The potential acquisition of Disney’s India business would come with legal challenges for all interested parties.

“These hurdles could include navigating regulatory approvals to ensure the deal complies with India’s competition and foreign ownership laws, handling existing contractual obligations that might conflict with the acquisition, addressing intellectual property rights and licensing agreements, and managing potential disputes or objections from minority stakeholders or other business partners,” said Sonam Chandwani, managing partner at KS Legal & Associates.

Especially for Sony that is reportedly exploring other options due to the prolonged delay in the Zee merger, there could be more roadblocks when compared to others at the negotiating table.

“For Sony, specifically, extricating itself from its pending merger with Zee, if it chooses to pursue Disney, could lead to breach of contract implications, penalties, or legal disputes,” said Chandwani.

Star’s structure in India

The shareholders of Star India are 7 overseas entities located in Mauritius, the British Virgin Islands and Mauritius . These entities inter-alia include Buzzer Investments, Star ISP Limited, Worldwide Wickets, Quazar Investments (Mauritius) Limited, Star Entertainment Holdings Limited, STARTV.COM Holdings Limited and Star Television Technical Services.

Star India Private Limited owns 78.07 percent in Novi Digital Entertainment Private Limited, 12.9 percent in Red Brick Lane Marketing Solutions, 10 percent in Mashal Sports Private Limited and 7.67 percent in Asianet Star Communications Private Limited.
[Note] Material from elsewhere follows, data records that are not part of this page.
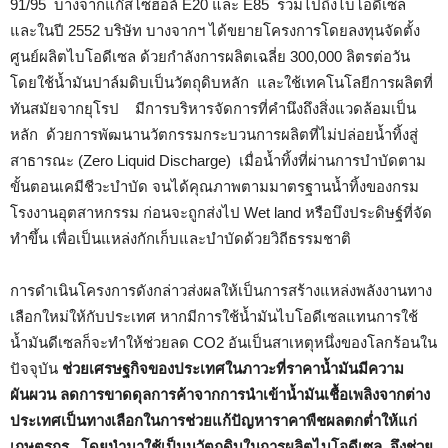
91/95 บางจากแก๊สโซฮอล์ E20 และ E85 รวมไปถึงไบโอดีเซล
และในปี 2552 บริษัท บางจากฯ ได้ขยายโครงการโดยลงทุนจัดตั้ง
ศูนย์ผลิตไบโอดีเซล ด้วยกำลังการผลิตเฉลี่ย 300,000 ลิตรต่อวัน
โดยใช้น้ำมันปาล์มดิบเป็นวัตถุดิบหลัก และใช้เทคโนโลยีการผลิตที่
ทันสมัยจากยุโรป มีการบริหารจัดการที่คำนึงถึงสิ่งแวดล้อมเป็น
หลัก ด้วยการพัฒนานวัตกรรมกระบวนการผลิตที่ไม่ปล่อยน้ำทิ้งสู่
สาธารณะ (Zero Liquid Discharge) เมื่อน้ำทิ้งที่ผ่านการบำบัดตาม
ขั้นตอนเคมีชีวะบำบัด จนได้คุณภาพตามมาตรฐานน้ำทิ้งของกรม
โรงงานอุตสาหกรรม ก่อนจะถูกส่งไป Wet land หรือบึงประดิษฐ์ที่จัด
ทำขึ้น เพื่อเป็นแหล่งกักเก็บและบำบัดด้วยวิถีธรรมชาติ
การดำเนินโครงการดังกล่าวส่งผลให้เป็นการสร้างแหล่งพลังงานทาง
เลือกใหม่ให้กับประเทศ หากมีการใช้น้ำมันไบโอดีเซลแทนการใช้
น้ำมันดีเซลก็จะทำให้ช่วยลด CO2 อันเป็นสาเหตุหนึ่งของโลกร้อนใน
ปัจจุบัน
ช่วยเศรษฐกิจของประเทศในภาวะที่ราคาน้ำมันมีความ
ผันผวน ลดการขาดดุลการค้าจากการนำเข้าน้ำมันเชื้อเพลิงจากต่าง
ประเทศเป็นทางเลือกในการช่วยแก้ปัญหาราคาพืชผลตกต่ำให้แก่
เกษตรกร โดยนำมาใช้เป็นนวัตถุดิบในการผลิตไบโอดีเซล
จึงช่วย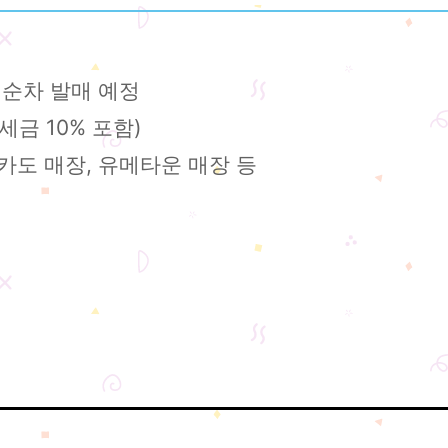
터 순차 발매 예정
세금 10% 포함)
카도 매장, 유메타운 매장 등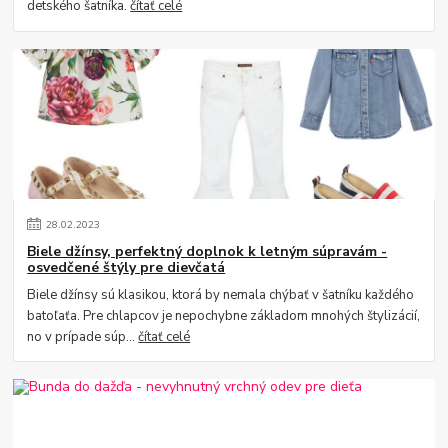
detského šatníka.
čítať celé
28
.
02
.
2023
Biele džínsy, perfektný doplnok k letným súpravám -
osvedčené štýly pre dievčatá
Biele džínsy sú klasikou, ktorá by nemala chýbať v šatníku každého
batoľaťa. Pre chlapcov je nepochybne základom mnohých štylizácií,
no v prípade súp...
čítať celé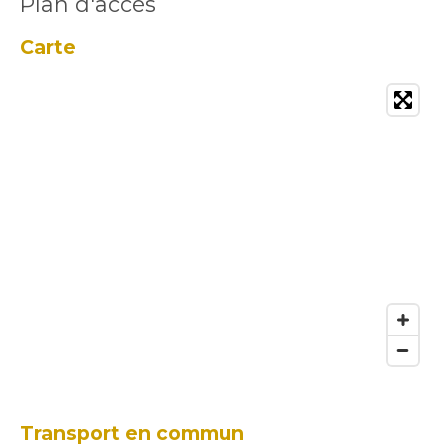
Plan d'accès
Carte
Transport en commun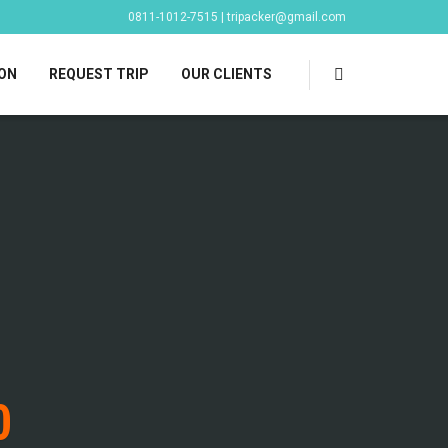
0811-1012-7515 | tripacker@gmail.com
ON
REQUEST TRIP
OUR CLIENTS
0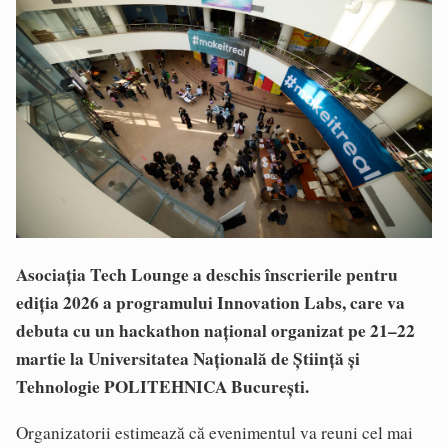
Asociația Tech Lounge a deschis înscrierile pentru
ediția 2026 a programului Innovation Labs, care va
debuta cu un hackathon național organizat pe 21–22
martie la Universitatea Națională de Știință și
Tehnologie POLITEHNICA București.
Organizatorii estimează că evenimentul va reuni cel mai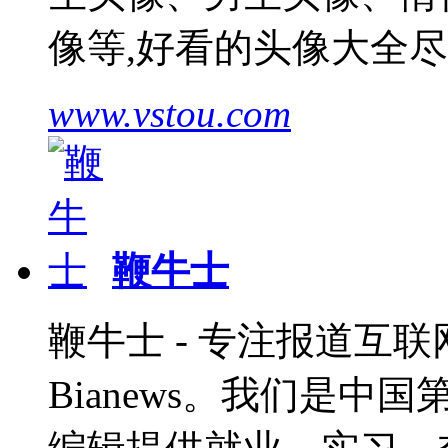
像等,好看的头像大全
www.vstou.com
鞭牛士
鞭牛士 - 专注报道互联网
Bianews。我们是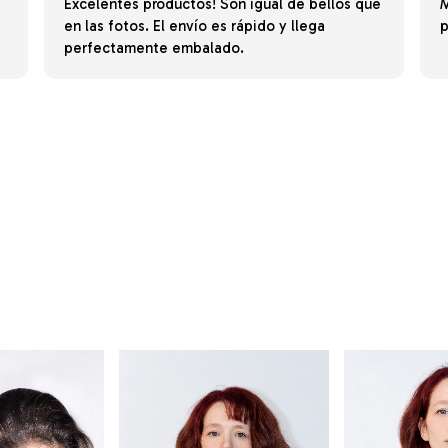
Excelentes productos! Son igual de bellos que
M
en las fotos. El envío es rápido y llega
p
perfectamente embalado.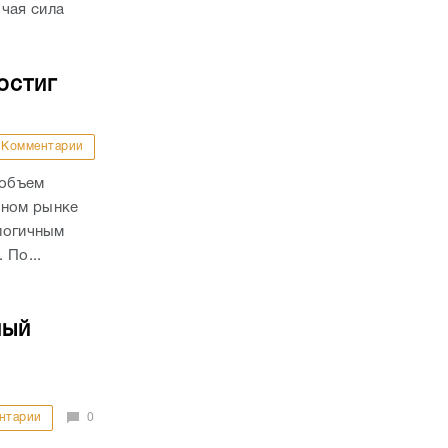
чая сила
остиг
Комментарии
 объем
чном рынке
алогичным
 По...
ный
нтарии
0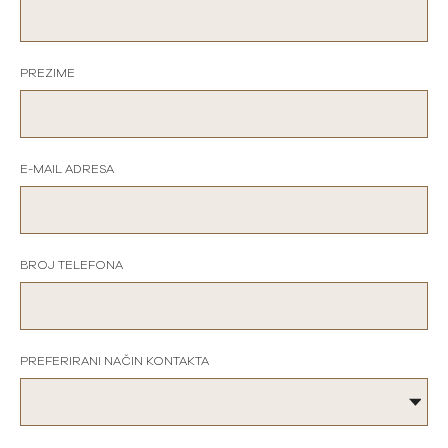
PREZIME
E-MAIL ADRESA
BROJ TELEFONA
PREFERIRANI NAČIN KONTAKTA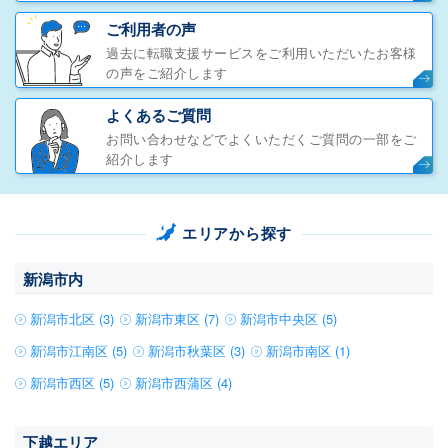
ご利用者の声
過去に転職支援サービスをご利用いただいたお客様
の声をご紹介します
よくあるご質問
お問い合わせなどでよくいただくご質問の一部をご
紹介します
エリアから探す
新潟市内
新潟市北区 (3)
新潟市東区 (7)
新潟市中央区 (5)
新潟市江南区 (5)
新潟市秋葉区 (3)
新潟市南区 (1)
新潟市西区 (5)
新潟市西蒲区 (4)
下越エリア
According to Kritika Seth, founding partner at another full-service law firm, Victoriam Legalis, the Companies Act, 2013, Competition Act, 2002 and Foreign Investment Regulations, will determine the legal framework of any merger or sale related developments for Star India.

Change has been a constant for Star India ever since it started operations

Established in 1990, Star TV started out as a joint venture between Hutchison Whampoa and Li Ka-Shing. Star Plus, Star Chinese Channel, Prime Sports, Channel V, and BBC World Service Television were some of the marquee channels that were part of the initial line-up.

Two years down the line, Rupert Murdoch’s News Corporation acquired a majority stake of 63.6 percent followed by the complete buyout the following year in 1993.

Star India then launched channels like Star Movies, Channel V, Star News, and later, Star Plus, catering to Indian viewers. This expansion solidified Star TV’s presence and brought diverse content options to the Indian audience.

Cut to almost a decade in 2012, Star India made a significant move by acquiring the broadcast and digital rights for all cricket matches played in India through a deal with the Board of Control for Cricket in India (BCCI). Valued at Rs 3,851 crore, this deal granted Star India exclusive media rights to cricket matches organised by the BCCI until 2018.

Two years later, Star India announced acquiring the licence for digital distribution rights for the 2014 edition of the Indian Premier League (IPL) from Times Internet Ltd. The move pushed the platform’s subscriber base to new heights, firmly establishing it as the go-to destination for live sports streaming in India.

Moving on, in 2019, Star India underwent a transformative acquisition where Walt Disney Company acquired 21st Century Fox, which included Star India as one of its assets. This is also when Star India’s digital streaming platform Hotstar was rebranded as Disney+Hotstar.